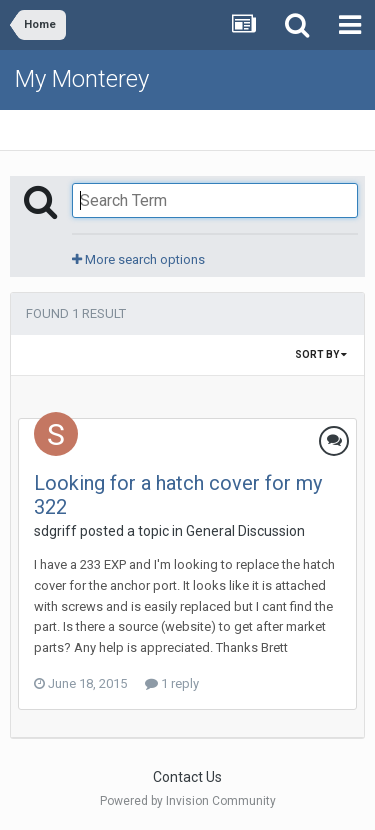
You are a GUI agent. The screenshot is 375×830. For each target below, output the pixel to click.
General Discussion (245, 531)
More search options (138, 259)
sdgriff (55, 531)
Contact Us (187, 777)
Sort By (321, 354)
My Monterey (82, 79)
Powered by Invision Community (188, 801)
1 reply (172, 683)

-----

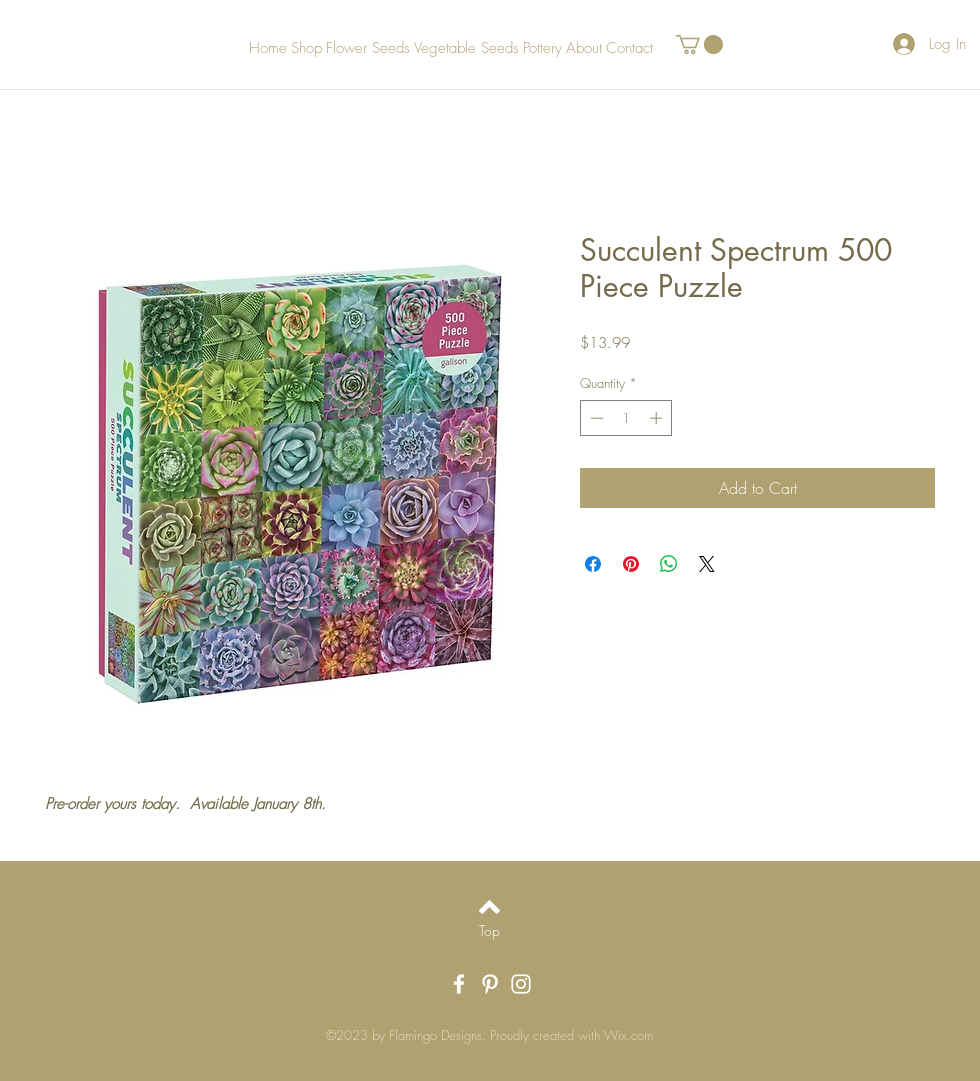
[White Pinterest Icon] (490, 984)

-----

Problem to work on
Could you reproduce, exactly, every line above from the line with "My Monterey (82, 79)" to the line with "1 reply (172, 683)", and no other line? Both ends count.

Worked solution
My Monterey (82, 79)
Powered by Invision Community (188, 801)
1 reply (172, 683)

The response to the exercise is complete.